Fabio Cannavaro festeja a vitória da Itália na Copa Michael Dalder/Reuters

A Copa das improbabilidades. Seria uma boa definição para a edição disputada em 2006, na Alemanha. A seleção mais vistosa da época acabou eliminada enquanto um de seus protagonistas ajeitava o meião, o candidato a craque do torneio se aposentou do futebol dando uma cabeçada no peito do zagueiro adversário e o país envolto em escândalo nacional de manipulação de arbitragem ficou com a taça após ganhar sua primeira decisão por pênaltis na história dos Mundiais.

Depois do título da Copa dos Confederações no ano anterior, com direito à goleada por 4 a 1 sobre a Argentina na decisão, tendo estrelas mundiais do calibre de Ronaldinho Gaúcho e Kaká no auge, alguns astros ainda com lenha para queimar, a exemplo de Cafu, Roberto Carlos e Ronaldo Fenômeno, além de diversos “coadjuvantes” de luxo (Robinho, Adriano e Juninho Pernambucano, entre outros), o Brasil pisou em solo alemão carregado de favoritismo.

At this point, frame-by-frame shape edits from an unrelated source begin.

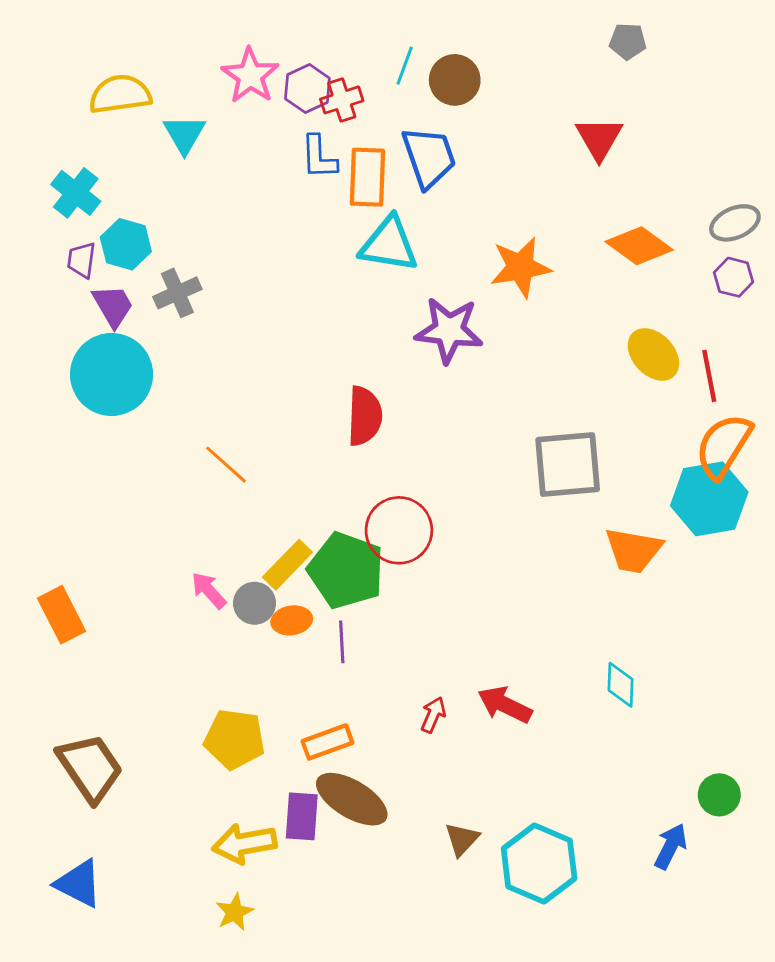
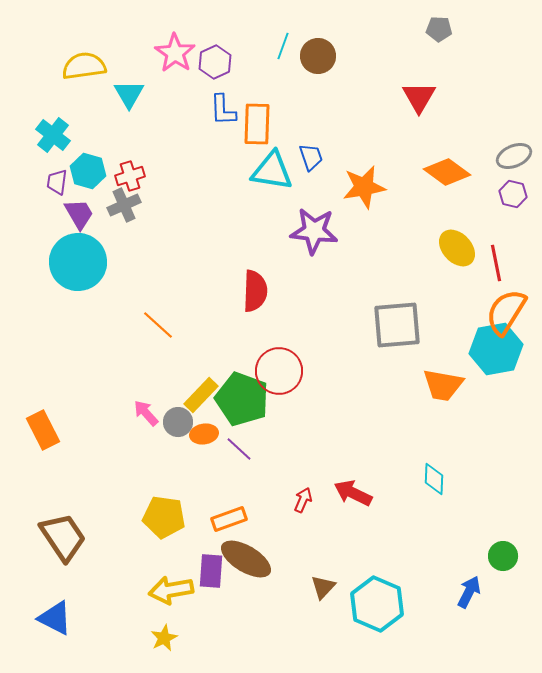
red cross: (342, 100) -> (130, 176), moved
blue trapezoid: (429, 157) -> (311, 157), moved, size x0.6
purple line: (342, 642) -> (239, 449), turned -44

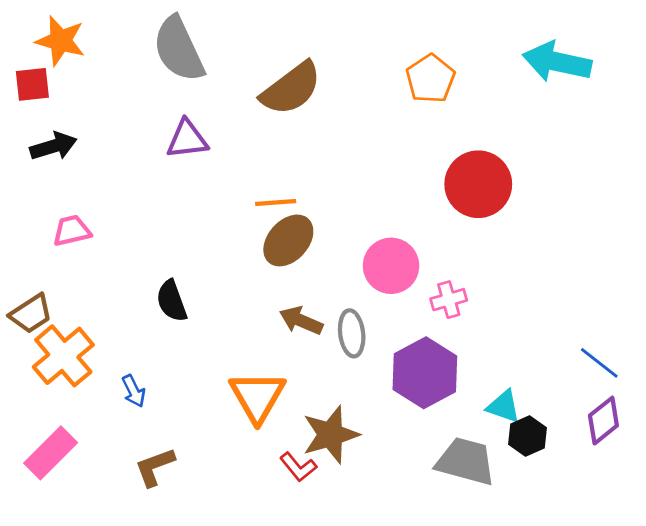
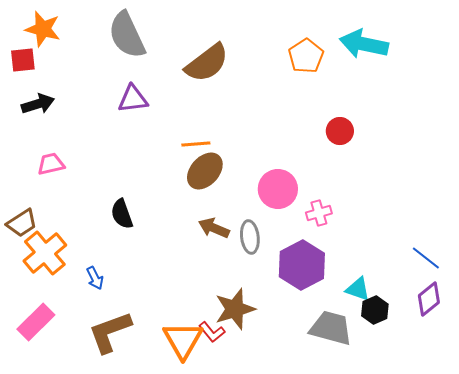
cyan arrow: (557, 62) -> (364, 44), moved
red circle: (478, 184) -> (340, 131), size x0.6
orange triangle: (257, 397) -> (183, 340), moved
brown L-shape: (155, 467) -> (110, 332), size x1.5

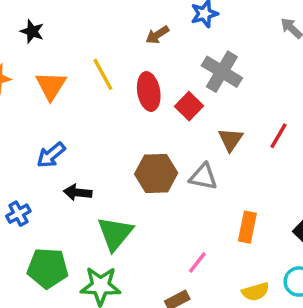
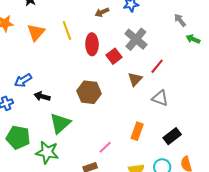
red line: (278, 136) -> (157, 66), moved
blue arrow: (51, 155) -> (23, 80), moved
gray triangle: (203, 177) -> (160, 98), moved

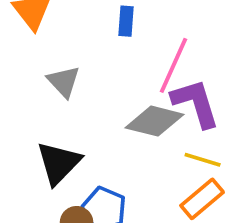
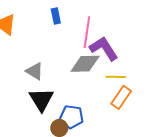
gray triangle: (64, 82) -> (35, 71), moved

A campanha sem sustos, com quatro vitórias (Croácia, Austrália, Japão e Gana), pavimentou um caminho tranquilo até as quartas, quando se deparou com uma França já sem o brilho do time campeão mundial de 1998 e um Zidane prestes a se aposentar. Os franceses haviam feito uma primeira fase sofrível, com empates diante de Suíça e Coreia do Sul e vitória por apenas 2 a 0 sobre a modesta seleção de Togo. Nas oitavas, despacharam o embrião do que viria a ser a Espanha multicampeã dos anos seguintes, uma Fúria ainda imatura.

As coisas começaram a ficar esquisitas, porém, quando Zidane, até então em participação modesta para os seus padrões, desfilou chapéus e talento dos velhos tempos diante dos brasileiros, fazendo o fantasma de 98 surgir com força no Waldstadion, em Frankfurt. Aos 12 do segundo tempo, aconteceu o lance que acabaria menos lembrado pelo gol de Henry em cruzamento de Zizou e mais pelo lateral Roberto Carlos abaixado no canto da imagem da TV, arrumando o meião enquanto os franceses mandavam a bola em direção à área de Dida: 1 a 0 e fim melancólico de Copa para o time de Carlos Alberto Parreira.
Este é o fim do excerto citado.